**TASK BRIEF:** Repeat the data that follows exactly, starting at the line with "বাঃ – ২৪ ভাদ্র ১৪২৯" and ending at the line with "Euro, gidiş-dönüş 8", and leave out every picture.

(Page images and extracted text)
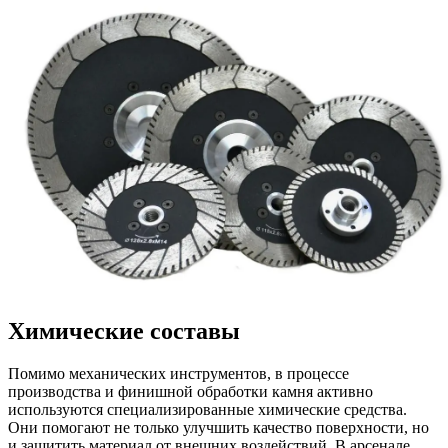
Химические составы
Помимо механических инструментов, в процессе
производства и финишной обработки камня активно
используются специализированные химические средства.
Они помогают не только улучшить качество поверхности, но
и защитить материал от внешних воздействий. В арсенале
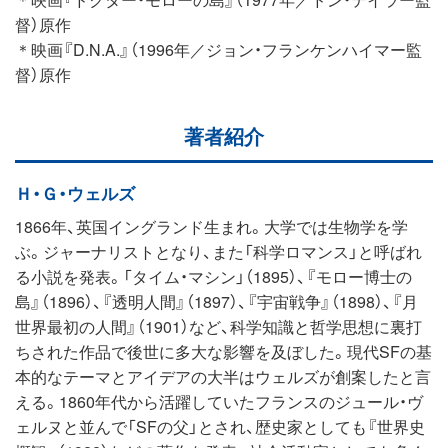
督）原作
＊映画『D.N.A.』（1996年／ジョン・フランケンハイマー監
督）原作
著者紹介
Ｈ・Ｇ・ウェルズ
1866年、英国イングランド生まれ。大学では生物学を学
ぶ。ジャーナリストとなり、また「科学ロマンス」と呼ばれ
る小説を発表。「タイム・マシン」（1895）、『モロー博士の
島』（1896）、『透明人間』（1897）、『宇宙戦争』（1898）、『月
世界最初の人間』（1901）など、科学知識と哲学思想に裏打
ちされた作品で後世に多大な影響を及ぼした。現代SFの基
本的なテーマとアイデアの大半はウェルズが創案したと言
える。1860年代から活躍していたフランスのジュール・ヴ
ェルヌと並んで「SFの父」とされ、歴史家としても『世界史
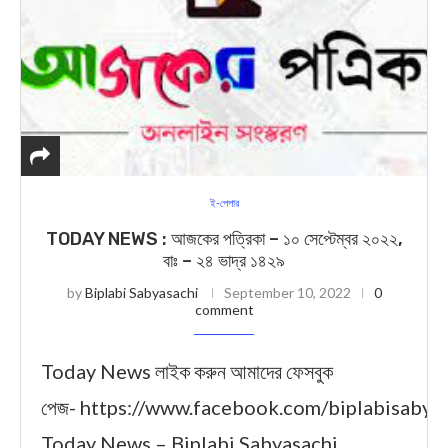
ই-পেপার
TODAY NEWS : আজকের পত্রিকা – ১০ সেপ্টেম্বর ২০২২,
বাঃ – ২৪ ভাদ্র ১৪২৯
by
Biplabi Sabyasachi
September 10, 2022
0
comment
Today News লাইক করুন আমাদের ফেসবুক
পেজ- https://www.facebook.com/biplabisabya
Today News – Biplabi Sabyasachi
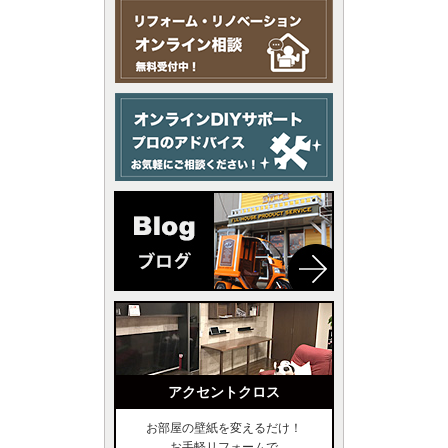
アクセントクロス
お部屋の壁紙を変えるだけ！
お手軽リフォームで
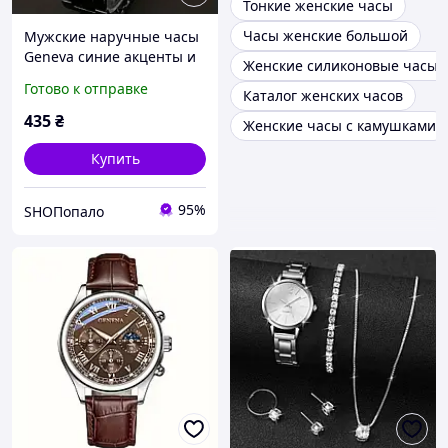
Тонкие женские часы
Часы женские большой
Мужские наручные часы
Geneva синие акценты и
Женские силиконовые часы 
металлический браслет
Готово к отправке
Каталог женских часов
(Ø 4.2 см)
435
₴
Женские часы с камушками
Купить
95%
SHOПопало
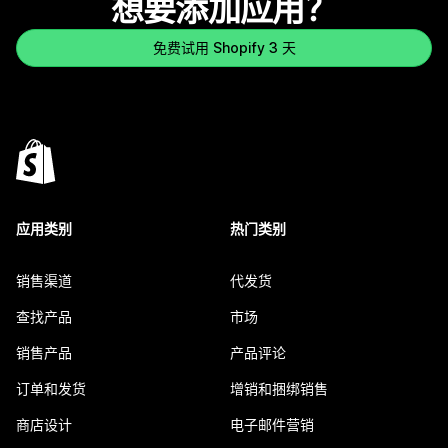
想要添加应用？
免费试用 Shopify 3 天
应用类别
热门类别
销售渠道
代发货
查找产品
市场
销售产品
产品评论
订单和发货
增销和捆绑销售
商店设计
电子邮件营销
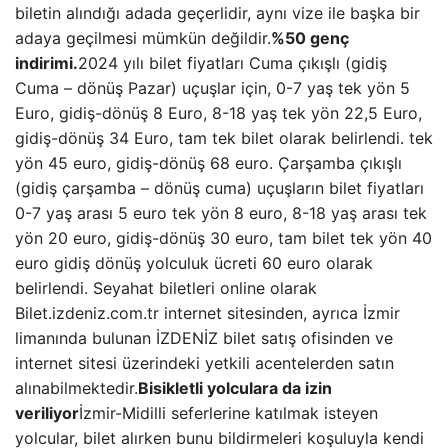
biletin alındığı adada geçerlidir, aynı vize ile başka bir
adaya geçilmesi mümkün değildir.
%50 genç
indirimi.
2024 yılı bilet fiyatları Cuma çıkışlı (gidiş
Cuma – dönüş Pazar) uçuşlar için, 0-7 yaş tek yön 5
Euro, gidiş-dönüş 8 Euro, 8-18 yaş tek yön 22,5 Euro,
gidiş-dönüş 34 Euro, tam tek bilet olarak belirlendi. tek
yön 45 euro, gidiş-dönüş 68 euro. Çarşamba çıkışlı
(gidiş çarşamba – dönüş cuma) uçuşların bilet fiyatları
0-7 yaş arası 5 euro tek yön 8 euro, 8-18 yaş arası tek
yön 20 euro, gidiş-dönüş 30 euro, tam bilet tek yön 40
euro gidiş dönüş yolculuk ücreti 60 euro olarak
belirlendi. Seyahat biletleri online olarak
Bilet.izdeniz.com.tr internet sitesinden, ayrıca İzmir
limanında bulunan İZDENİZ bilet satış ofisinden ve
internet sitesi üzerindeki yetkili acentelerden satın
alınabilmektedir.
Bisikletli yolculara da izin
veriliyor
İzmir-Midilli seferlerine katılmak isteyen
yolcular, bilet alırken bunu bildirmeleri koşuluyla kendi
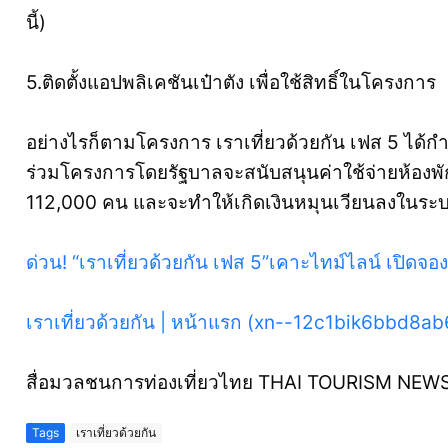
นี้)
5.ติดตั้งแอปพลิเคชันเป๋าตัง เพื่อใช้สิทธิ์ในโครงการ
อย่างไรก็ตามโครงการ เราเที่ยวด้วยกัน เฟส 5 ได้ก
ร่วมโครงการโดยรัฐบาลจะสนับสนุนค่าใช้จ่ายห้องพัก
112,000 คน และจะทำให้เกิดเงินหมุนเวียนลงในระ
ด่วน! “เราเที่ยวด้วยกัน เฟส 5”เคาะไทม์ไลน์ เปิดจองใช
เราเที่ยวด้วยกัน | หน้าแรก (xn--12c1bik6bbd8a
สื่อมวลชนการท่องเที่ยวไทย THAI TOURISM NEW
Tags
เราเที่ยวด้วยกัน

**EXERCISE RESPONSE:**
বাঃ – ২৪ ভাদ্র ১৪২৯
by
Biplabi Sabyasachi
September 10, 2022
0
comment
Today News লাইক করুন আমাদের ফেসবুক
পেজ- https://www.facebook.com/biplabisabya
Today News – Biplabi Sabyasachi
アクセントクロス
お部屋の壁紙を変えるだけ！
お手軽リフォームで
Тонкие женские часы
Часы женские большой
Мужские наручные часы
Geneva синие акценты и
Женские силиконовые часы 
металлический браслет
Готово к отправке
Каталог женских часов
(Ø 4.2 см)
435
₴
Женские часы с камушками
Купить
95%
SHOПопало
想要添加应用？
免费试用 Shopify 3 天
应用类别
热门类别
销售渠道
代发货
查找产品
市场
销售产品
产品评论
订单和发货
增销和捆绑销售
商店设计
电子邮件营销
biletin alındığı adada geçerlidir, aynı vize ile başka bir
adaya geçilmesi mümkün değildir.
%50 genç
indirimi.
2024 yılı bilet fiyatları Cuma çıkışlı (gidiş
Cuma – dönüş Pazar) uçuşlar için, 0-7 yaş tek yön 5
Euro, gidiş-dönüş 8 Euro, 8-18 yaş tek yön 22,5 Euro,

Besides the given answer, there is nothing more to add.